Now to convert the labels from it's vectorized format to it's original text format, we use inverse_transform function.

In [None]:
multilabel.inverse_transform(clf.predict(X_test))

[('Tops',),
 ('Knits', 'Tops'),
 ('Bottoms',),
 ('Knits', 'Sweaters', 'Tops'),
 ('Knits', 'Tops'),
 ('Knits', 'Tops'),
 (),
 ('Lounge',),
 ('Blouses', 'Jackets', 'Tops'),
 ('Jackets', 'Jacks', 'Sweaters', 'Tops'),
 ('Bottoms', 'Pants'),
 ('Jackets',),
 ('Sweaters', 'Tops'),
 ('Skirts', 'Tops'),
 ('Blouses', 'Tops'),
 ('Tops',),
 ('Clothes', 'Dresses'),
 ('Bottoms', 'Pants'),
 ('Clothes', 'Dresses', 'Tops'),
 ('Clothes', 'Dresses'),
 ('Bottoms', 'Clothes', 'Dresses', 'Jackets', 'Jacks'),
 ('Clothes', 'Dresses'),
 ('Knits', 'Tops'),
 ('Clothes', 'Dresses'),
 (),
 ('Blouses', 'Fine', 'Jackets', 'Jacks', 'Knits', 'Tops', 'gauge'),
 ('Bottoms',),
 (),
 ('Clothes', 'Dresses'),
 ('Legwear', 'Tops'),
 ('Bottoms', 'Skirts', 'Sweaters'),
 ('Intimate', 'Jeans'),
 ('Blouses', 'Tops'),
 ('Clothes', 'Dresses'),
 ('Blouses', 'Knits', 'Tops'),
 (),
 ('Tops',),
 ('Blouses', 'Clothes', 'Dresses', 'Knits', 'Tops'),
 ('Tops',),
 ('Clothes', 'Dresses', 'Knits'),
 ('Knits', 'Tops'),
 (),
 ('Jackets', 'Jacks

Now we test the classification with our own review below.

In [None]:
Y = ['i hate this pant']

In [None]:
Yt = tfidf.transform(Y).toarray()

In [None]:
Yt

array([[0., 0., 0., ..., 0., 0., 0.]])

In [None]:
clf.predict(Yt)

array([[0, 1, 0, 1, 1, 0, 0, 0, 0, 0, 0, 0, 0, 0, 0, 0, 1, 0, 0, 0, 0, 0,
        0, 0, 0, 0, 0]])

In [None]:
multilabel.inverse_transform(clf.predict(Yt))

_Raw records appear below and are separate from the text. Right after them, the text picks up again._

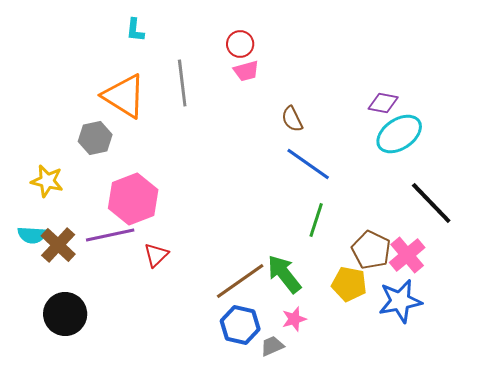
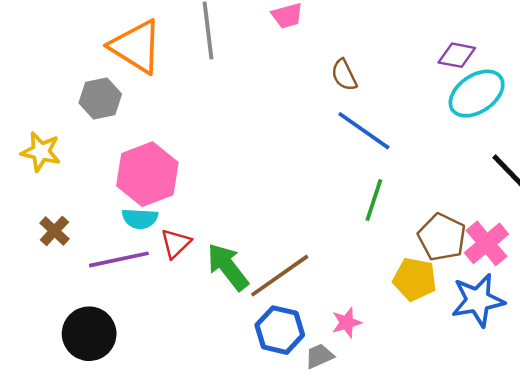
cyan semicircle: (32, 235) -> (140, 219), moved
purple line: (110, 235) -> (119, 259), moved
brown cross: (58, 245) -> (54, 231), size x0.7
green arrow: (284, 274) -> (228, 267), moved
black circle: (65, 314) -> (89, 334), moved

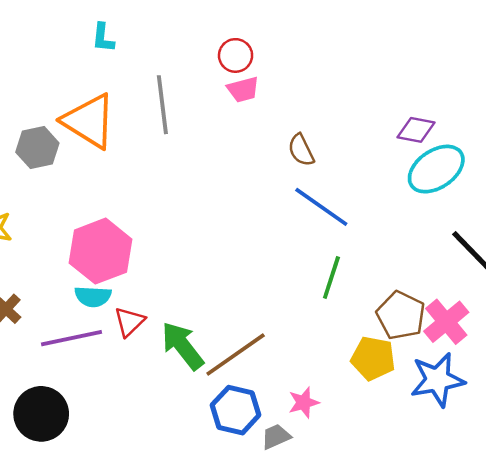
gray hexagon: (100, 99) -> (37, 148), moved

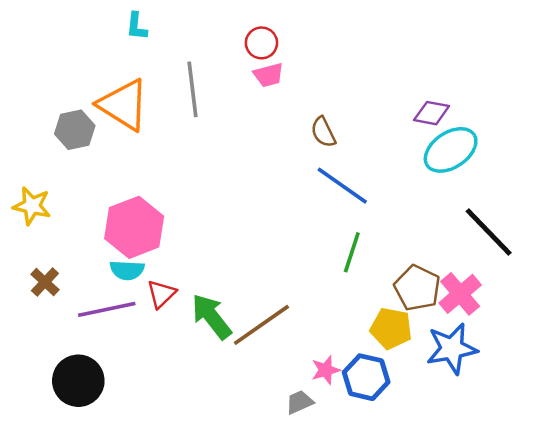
blue hexagon: (236, 410) -> (366, 377), moved

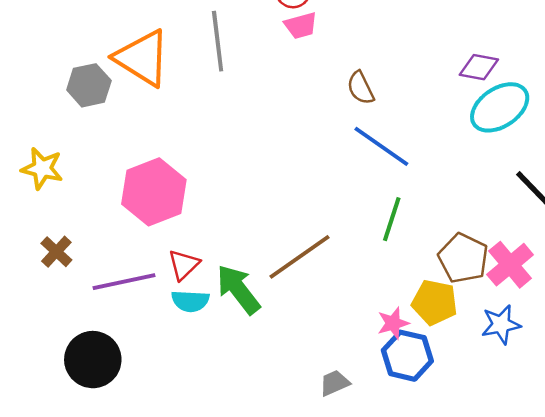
cyan semicircle: (127, 270) -> (190, 301), moved
brown line: (261, 325) -> (299, 257), moved
blue star: (452, 349) -> (501, 324), size x0.7
pink star: (326, 370) -> (393, 323), moved

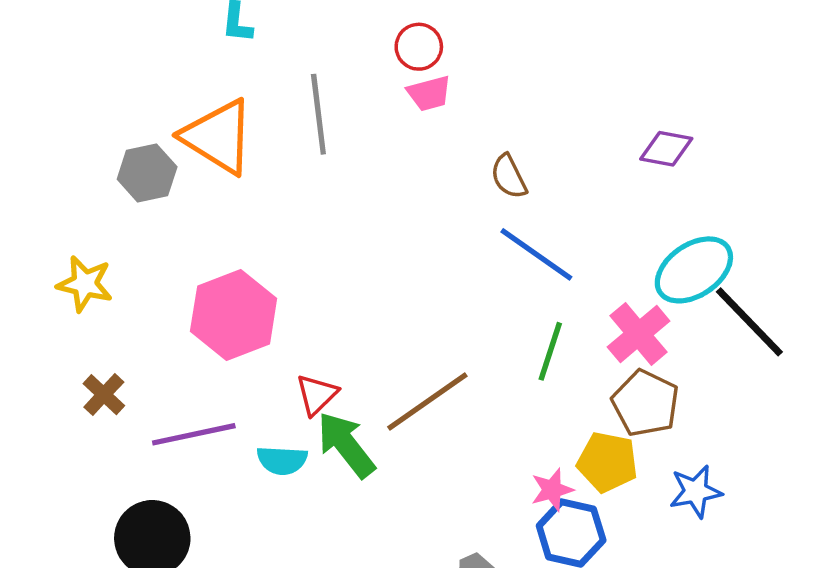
cyan ellipse: (500, 107) -> (694, 270), moved
red triangle: (184, 265) -> (317, 395), moved
pink cross: (510, 265) -> (639, 334), moved

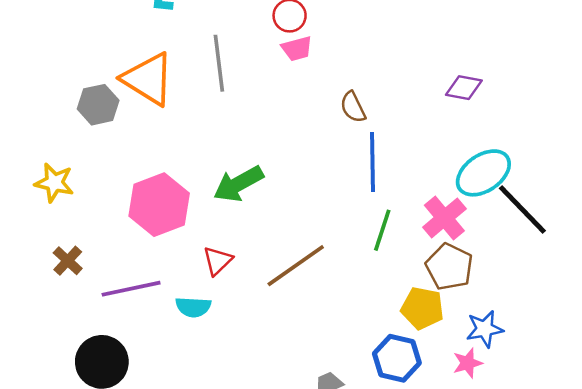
blue line: (536, 254) -> (372, 162), turned 54
green arrow: (346, 445) -> (238, 184), moved, turned -81
pink star: (552, 490) -> (468, 363), moved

[('Bottoms', 'Clothes', 'Dresses', 'Pants')]

**Conclusion:**
We have successfully created a model to classify reviews realted to garments and match the specific department the review speaks about. We have also modeled the code in a way that it is possible to classify data using different classifiers. This allows us to compare the degree of accuracy of each classifier and select the most efficient one.